Milo watched the hillside go by, playing out his memories for Lucy.

“People would come and protest the war, sometimes,” Milo said.

Which started Papo Angelo on a string of Italian mumblings. “You don’t listen to the mindless idiots of the world,” Papo Angelo said with gusto.

“You think Gia is an idiot?” Lucy said.

“I think Gia didn’t know until now what she’s been yelling about. It’s different when you have something to lose.”

“It’s hard to ignore them when they’re yelling in your face that your dad is a baby killer,” Milo said.

“What did you do?” Lucy asked.

Milo half smiled, “We lit firecrackers and threw them off the roof into the crowd.”

“I bet that felt good.”

“Sometimes we’d all get together and go down with our own signs, cheering for the soldiers, our moms and dads. One time there was this lady, a loud one with all sorts of horrible things on her signs, and as soon as she saw us, she just stopped in the middle of a chant. She walked straight over to us. I thought she was going to yell, but she didn’t. She just cried and threw her sign in the garbage. The protestors went home after that. They came right back a couple days later. But not her.”

Lucy could see Papo Angelo watching Milo through the rearview mirror. He wiped at his eyes, because Papo Angelo was a feeler of feelings.

The fog was especially thick as Papo Angelo drove through the city to North Beach. Great-Aunt Lilliana lived in a two-unit peacock-blue jewel-box-shaped house on Telegraph Hill that had a rooftop deck with views of the bay. It was a tiny little piece of heaven on earth, and Lucy loved it.

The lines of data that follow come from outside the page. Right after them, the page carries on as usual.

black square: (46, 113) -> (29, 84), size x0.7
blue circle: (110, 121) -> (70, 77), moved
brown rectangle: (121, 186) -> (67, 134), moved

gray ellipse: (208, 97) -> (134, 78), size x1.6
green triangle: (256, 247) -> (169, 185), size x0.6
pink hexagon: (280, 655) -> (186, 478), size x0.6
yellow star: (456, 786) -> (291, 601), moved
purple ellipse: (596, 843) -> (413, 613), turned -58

Lucy felt the pricks of the summer fog against her face as they climbed the stairs and Great-Aunt Lilliana welcomed them with kisses and how-are-yous and, of course, a bounty of food. She shouted, “Mangiare e ingrassare,” to Milo, who smiled and dug in to the breakfast sausages, already used to being shouted at by Lucy’s relatives, it seemed.

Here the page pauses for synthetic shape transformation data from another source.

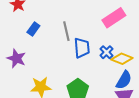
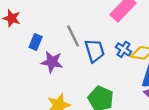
purple star: (16, 58) -> (52, 62), moved

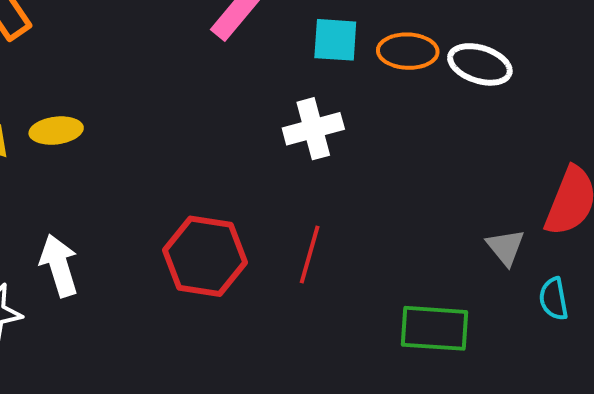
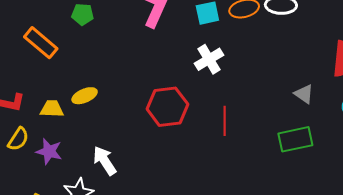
gray triangle: (506, 247) -> (304, 94), moved
red hexagon: (205, 256) -> (167, 107), moved

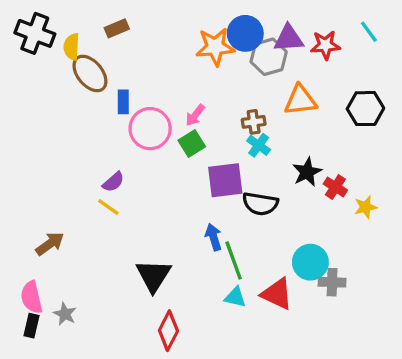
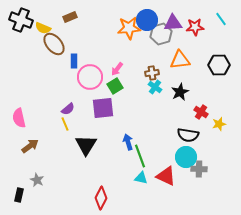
yellow semicircle: (72, 47) -> (43, 28), turned -70
black star: (307, 172) -> (180, 92), moved
purple square: (225, 180) -> (103, 108), moved
black semicircle: (260, 204) -> (188, 135), moved
yellow line: (108, 207) -> (65, 124), turned 32
black triangle: (153, 276) -> (86, 145), moved
pink semicircle: (32, 297) -> (19, 118), moved
gray star: (65, 314) -> (37, 180), moved

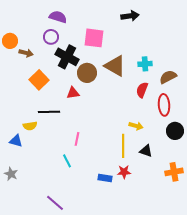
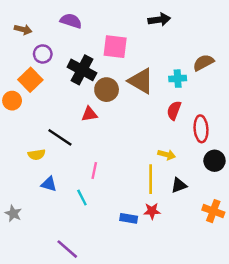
purple circle: (51, 37) -> (43, 54), moved
orange circle: (10, 41) -> (12, 101), moved
brown arrow: (26, 53) -> (23, 29), moved
brown semicircle: (168, 77) -> (203, 63), moved
orange square: (39, 80) -> (30, 80), moved
black line: (49, 112) -> (60, 137), turned 35
blue triangle: (16, 141) -> (49, 184), moved
black triangle: (146, 151) -> (179, 185), turned -40
orange cross: (174, 172) -> (213, 211), turned 30

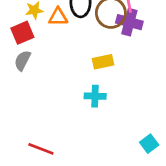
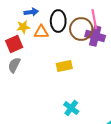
yellow rectangle: (103, 62) -> (64, 66), moved
cyan cross: (95, 96) -> (71, 108), moved, turned 35

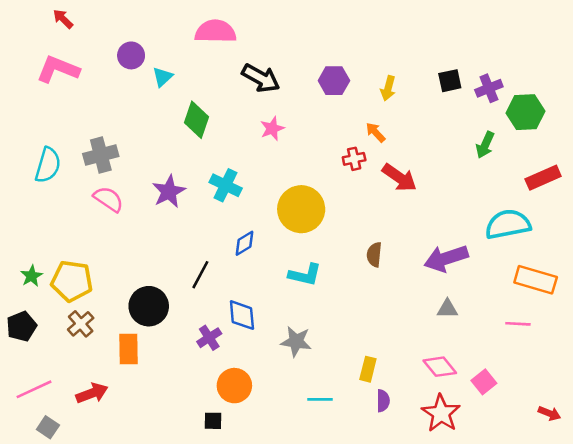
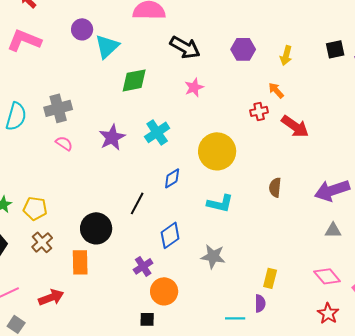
cyan triangle: (163, 77) -> (107, 46), size x1.5
green diamond: (197, 120) -> (134, 80), turned 60
cyan cross: (226, 185) -> (157, 132), turned 30
pink semicircle: (108, 199) -> (64, 143), size x0.7
yellow pentagon: (72, 281) -> (35, 208), size x0.7
blue diamond: (242, 315) -> (170, 235), turned 60
purple cross: (209, 338) -> (143, 266), moved
cyan line: (320, 399) -> (235, 318), moved
purple semicircle: (383, 401) -> (260, 303), moved
red star: (441, 413) -> (328, 313), size x0.7

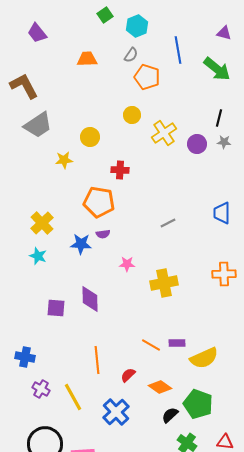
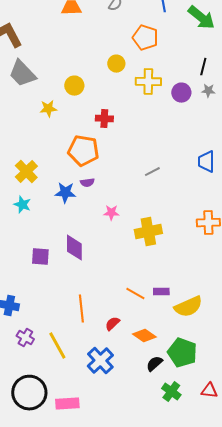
orange pentagon: (147, 77) -> (145, 38), moved
gray trapezoid: (38, 125) -> (22, 74), turned 80
yellow cross: (164, 133) -> (148, 82), turned 35

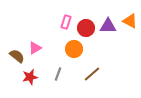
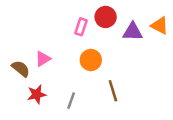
red circle: (86, 28) -> (106, 17), moved
gray line: (58, 74) -> (71, 101), moved
brown line: (92, 74) -> (113, 91), turned -66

“I will meet you back here at four o’clock sharp,” Papo Angelo said, pulling on his wool cap after he ate and had his customary espresso. “Good luck.”

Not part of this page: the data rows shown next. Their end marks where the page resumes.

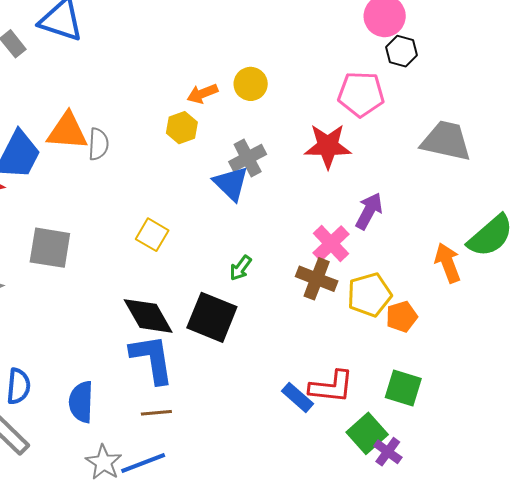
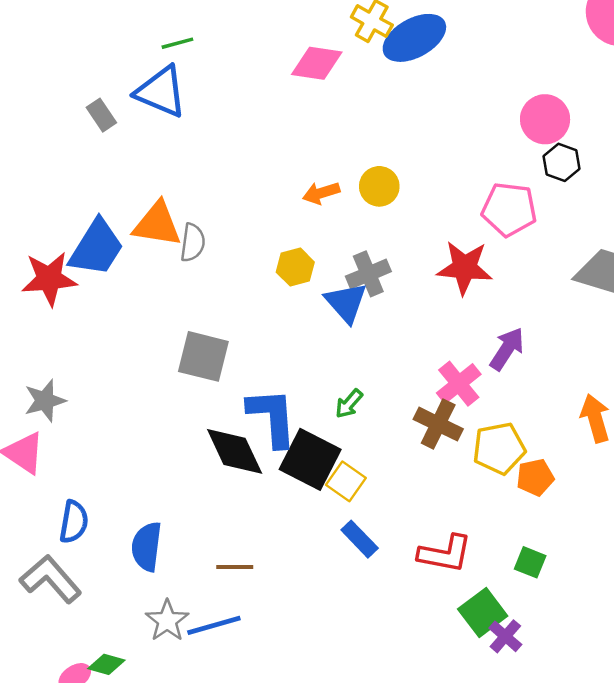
yellow hexagon: (182, 128) -> (295, 267), moved
yellow square: (152, 235) -> (346, 481), moved
gray square: (50, 248) -> (203, 356), moved
blue L-shape: (152, 359) -> (272, 417), moved
green square: (403, 388) -> (530, 562), size x0.7
blue rectangle: (298, 397) -> (360, 539), moved

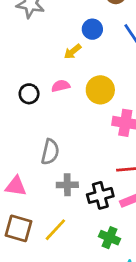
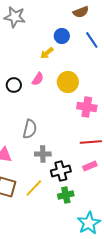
pink semicircle: (61, 86) -> (38, 79), turned 136
black cross: (100, 195) -> (61, 171), moved
green cross: (110, 238) -> (66, 195), moved, turned -35

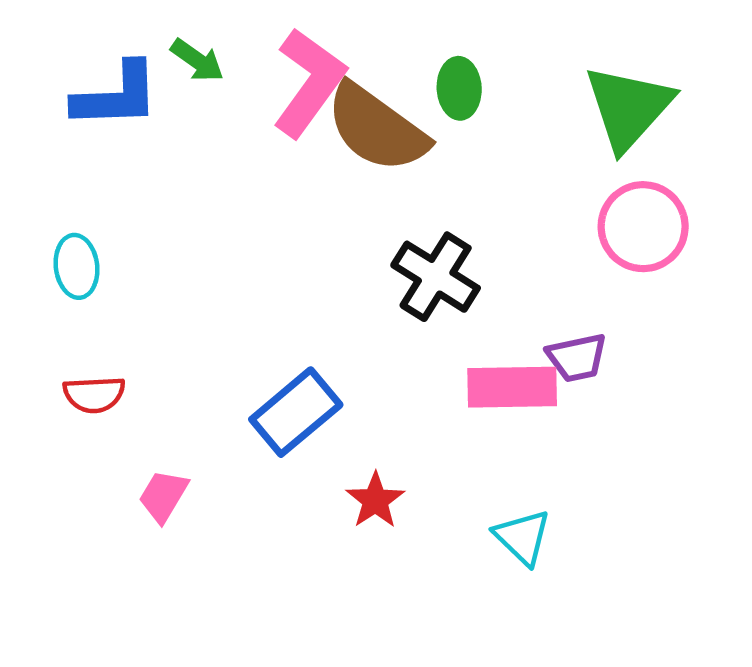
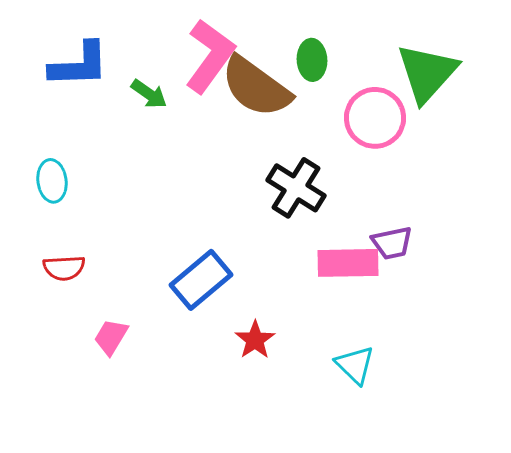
green arrow: (197, 60) -> (149, 94), moved
pink circle: (643, 227) -> (375, 118), moved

Lucy and Milo cleared the table and carried the dishes into the kitchen, setting them into the porcelain sink.

“So,” Great-Aunt Lilliana said, “you’ve found the family.”

“We hope so,” Lucy said.

“You have. I have seen it. Wait here,” Great-Aunt Lilliana said, and went into her spare bedroom, where she clunked things together, opened and closed drawers, and then Lucy heard an unmistakable clap and what sounded like a thousand wings all flapping at once. Then silence.

Great-Aunt Lilliana came back into the room carrying a small basket filled with herbs. She laid out two small pieces of black velvet. On each square, she laid a sprig of something green. “Rue,” she said. “For protection on your journey. Now, pluck two hairs from your head.”

Lucy closed her eyes. “Ugggghhhh.”

“It’s okay,” Milo said. He plucked at his head with enthusiasm.

Even Great-Aunt Lilliana pulled on her own wild gray hair she ordinarily kept in a neat bun at the nape of her neck.

“Now we lay each hair on top of the rue.”

Great-Aunt Lilliana stood up and went to the fireplace, scooping up a small container of ash, which she sprinkled over the rue and the hair. She then laid her hands, short-fingered, hard-working hands, over each small pile, mumbled and tied the ends of the velvet together with a length of thin black cord. She placed a pouch over first Lucy’s, then Milo’s head. Lucy felt herself resisting, denying. A thousand reasonable glass-shard thoughts tried to rip through her growing sense of hope. She didn’t let them.

“Now. Close your eyes and envision your journey, what it is you want to find at the end of it.”

Lucy finally let herself think about what she wanted. She wanted to find a whole family. A family who had survived.

When they’d each taken a moment, Great-Aunt Lilliana clapped one fierce clap and threw her hands up into the air, and Lucy willed her reasonable thoughts to fly up with Great-Aunt Lilliana’s hands. For one shining moment, Lucy saw them hovering there, floating all around the ceiling, like bits of silver confetti.

In place of her reasonable thoughts, she let her heart lead the way.